We all know that, in the midst of the Second Great Depression, it is the best of times for a few and the worst of times for everyone else.
That’s clear from all the macroeconomic indicators, as corporate profits, CEO salaries, and stock market prices rise but unemployment remains high, workers’ wages are stagnant, and a large percentage of the population is either poor or financially insecure.
But what might it look like at the microeconomic level, in terms of a single company—say, a college or university?
Consider the following hypothetical scenario: a university has achieved great prestige, as one of the Chronicle of Higher Education’s “Great Colleges to Work For” as well as a wealthy endowment (say, in the billions of dollars, and thus one of the nation’s top 15) and, of course, a distinguished faculty and successful athletic programs.

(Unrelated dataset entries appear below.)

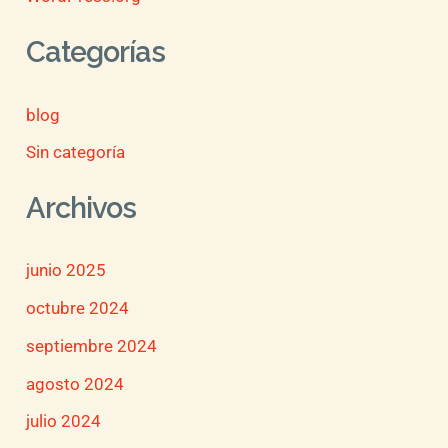
Categorías
blog
Sin categoría
Archivos
junio 2025
octubre 2024
septiembre 2024
agosto 2024
julio 2024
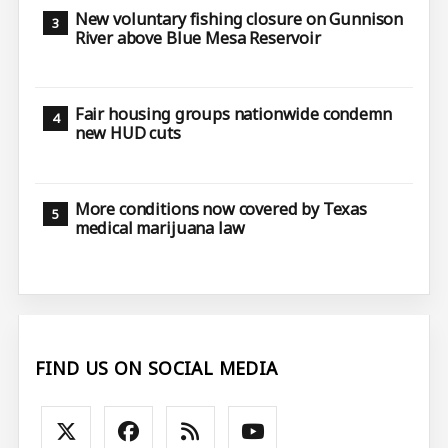
New voluntary fishing closure on Gunnison
River above Blue Mesa Reservoir
Fair housing groups nationwide condemn
new HUD cuts
More conditions now covered by Texas
medical marijuana law
FIND US ON SOCIAL MEDIA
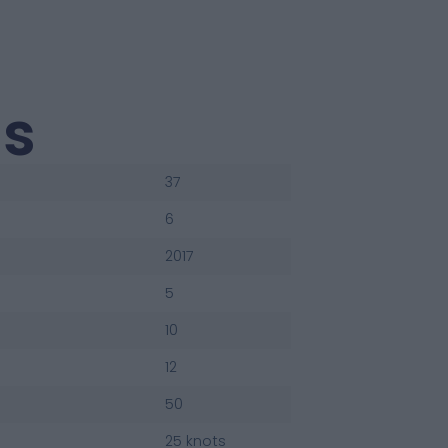
us
37
6
2017
5
10
12
50
25 knots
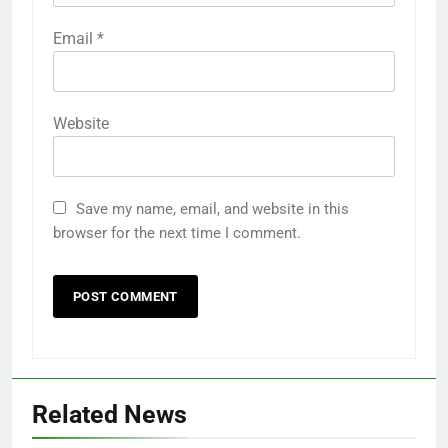
Email
*
Website
Save my name, email, and website in this
browser for the next time I comment.
Related News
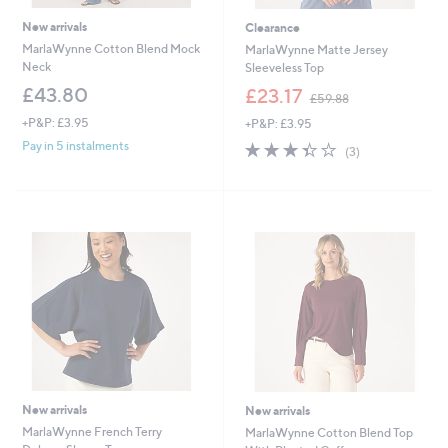
New arrivals
Clearance
MarlaWynne Cotton Blend Mock
MarlaWynne Matte Jersey
Neck
Sleeveless Top
,
£43.80
£23.17
£59.88
w
+P&P: £3.95
+P&P: £3.95
a
s
3.3
3
Pay in 5 instalments
(3)
,
of
Reviews
£
5
5
Stars
9
.
8
8
New arrivals
New arrivals
MarlaWynne French Terry
MarlaWynne Cotton Blend Top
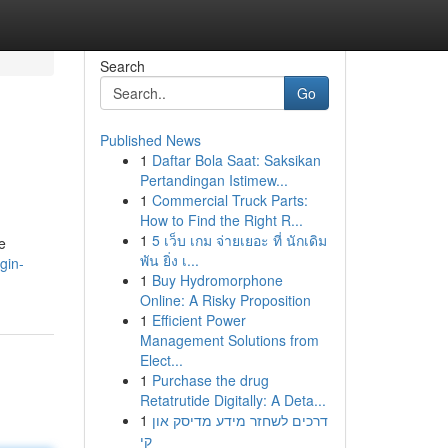
Search
Go
Published News
1
Daftar Bola Saat: Saksikan
Pertandingan Istimew...
1
Commercial Truck Parts:
How to Find the Right R...
1
5 เว็บ เกม จ่ายเยอะ ที่ นักเดิม
e
พัน ยิ่ง เ...
gin-
1
Buy Hydromorphone
Online: A Risky Proposition
1
Efficient Power
Management Solutions from
Elect...
1
Purchase the drug
Retatrutide Digitally: A Deta...
1
דרכים לשחזר מידע מדיסק און
קי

That same hypothetical university decides to impose austerity measures, by placing staff members on hourly pay and converting them to 10-month (instead of 12-month) contracts. So, perhaps with 60 days notice, staff members will soon be receiving 83 percent of their previous salaries. On top of that, let’s say some members of the staff are successfully encouraged to retire, and they will not be replaced. So, the remaining staff (many of them, we might suppose, are women and sole breadwinners) will be required to do more work at lower pay.
On top of that, however, the administrators of this hypothetical university might try to justify the cuts by arguing that it will allow them to hire more “hot shot” professors and to increase financial aid to students. The administrators will share in the sacrifice, of course, by paying higher fees to park close to the buildings where they work. They are not, however, deciding to cut their own salaries or lower students’ tuition or slow the expansion of more lucrative parts of the university or to spend part of the endowment to avoid cuts in staffing and paychecks.
I know, the whole situation sounds extreme. It makes absolutely no sense. Presumably, as a result of those kinds of savage cuts and the outlandish arguments used to justify them, the dome of prestige of such a university would become tarnished.
However, that’s exactly what might happen to a hypothetical university during the best of times and the worst of times, when it tries to balance its budget on the backs of those least able to afford it.